In your company’s pursuit of increasing engagement amongst employees, what are the intangible solutions employees are asking for? The inspired leaders on your team are ready with answers.
Bonuses, known in advance, are bribes plain and simple. We try to fix the educatonal system in the US by providing bonuses to teacher and adminstrators. Looking back, programs are rife with fraud. Manufacturing managers are paid a bonus based on meeting certain metrics. They manage to the metric to the detriment of employee health, company reputation and sound priciples.

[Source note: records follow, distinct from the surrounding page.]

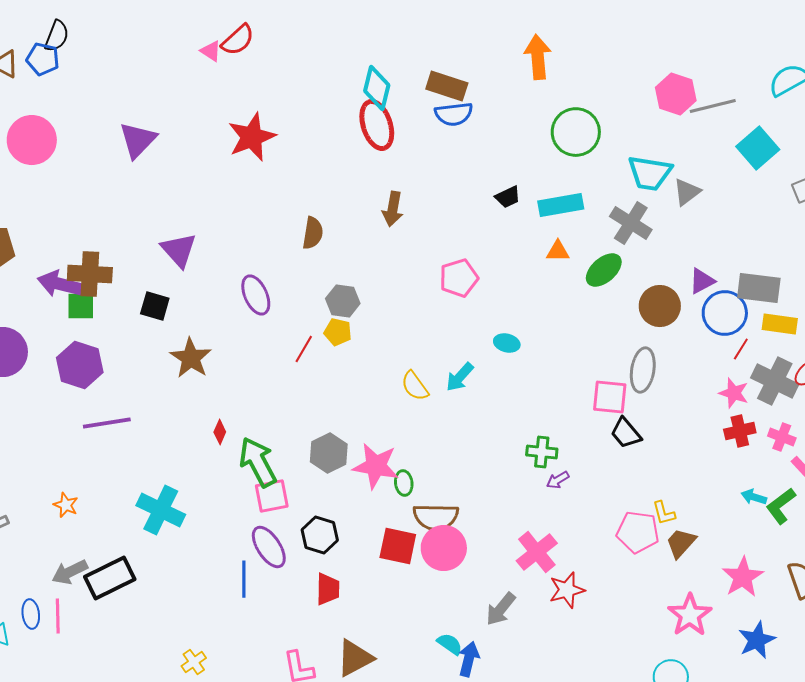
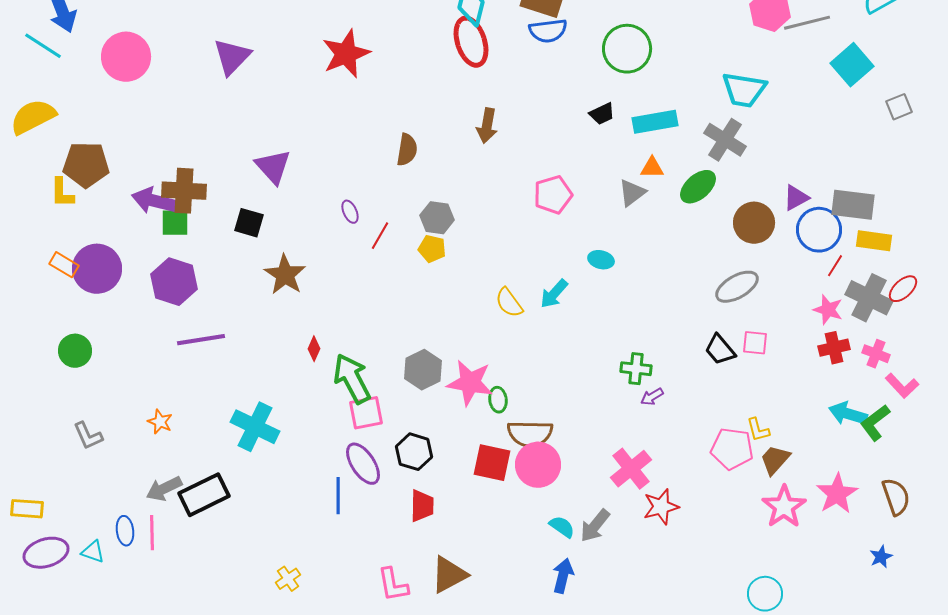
green circle: (576, 132) -> (627, 49), moved
gray triangle: (687, 192) -> (632, 193), moved
purple ellipse: (256, 295) -> (350, 212), size x0.6
red line: (304, 349) -> (380, 236), moved
gray ellipse: (643, 370) -> (737, 287), turned 51
pink square: (610, 397) -> (755, 343), moved, size x0.7
cyan arrow: (754, 497) -> (848, 414), size x1.5
pink star: (690, 615) -> (784, 507), moved
blue star: (757, 640) -> (881, 557), moved, size x0.6
cyan semicircle: (450, 644) -> (562, 527), moved

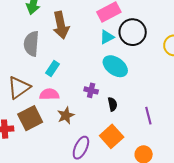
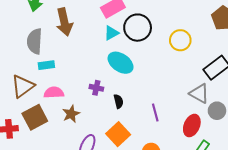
cyan rectangle: (52, 69) -> (46, 65), moved, turned 49

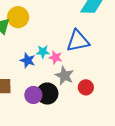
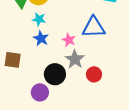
cyan star: (43, 52) -> (39, 19), moved
purple circle: (33, 95) -> (40, 92), moved

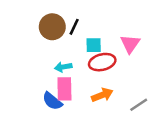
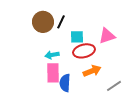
pink triangle: (130, 44) -> (107, 36), turned 36
orange arrow: (102, 95) -> (92, 71), moved
blue semicircle: (52, 101) -> (65, 83), moved, turned 54

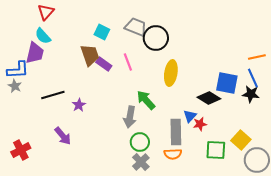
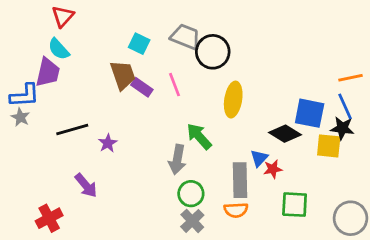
yellow square: (241, 140) -> (329, 146), moved, turned -36
red cross: (21, 150) -> (49, 218), moved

There is an exciting true example of how “bonuses” should be used. A private paving contractor for 30 + years built a highly reliable, very successful business. He and wife retired, business sold to a mega contractor for many millions. The owner said “This is way more money than I need.” He divided it among his employees based on some formula. Every employee became an instant millionaire.
Two important lessons here from my perspective: First, the owner was a person of integrity. Second, very few instant millionaires quit. They continued to work until the mega contractor asked the to skimp on quality and service.
Thad – the connection your drawing between integrity and bonuses is a strong one. It’s a great reminder for all: What’s the purpose? Is it true? And is it aligned with our values and greater motivation?
Thanks Thad –
Thad – thanks for sharing this thought-provoking story as it relates to this post. You’ve got me thinking and I appreciate it.
2 quick thoughts: the first is relevance and the second is integrity. Bonuses are reward mechanisms that are more scorecarding than behaviour driving. If the output(and behaviours) that is being driven by the bonus is not relevant to the motivation driving engagement, the return on the investment is minimal at best. Which brings us to integrity. If personal leadership at all levels of the organization is not at the highest level of integrity, then bonus or not, over communication or not, even high involvement will not create the desired level of engagment.
John: An important point!
What I know for sure is a slight twist to the question. Does engagement increase bonuses? If the bonus if based on performance then the answer is – highly likely. All businesses are in it for success. This is true for non-profits as well as for profit businesses. Success will always come from engaging people and bonuses, well there a bonus.
Thanks for the perspective Dan. It points to the research: employees that are more engaged demonstrate higher performance, thus greater success.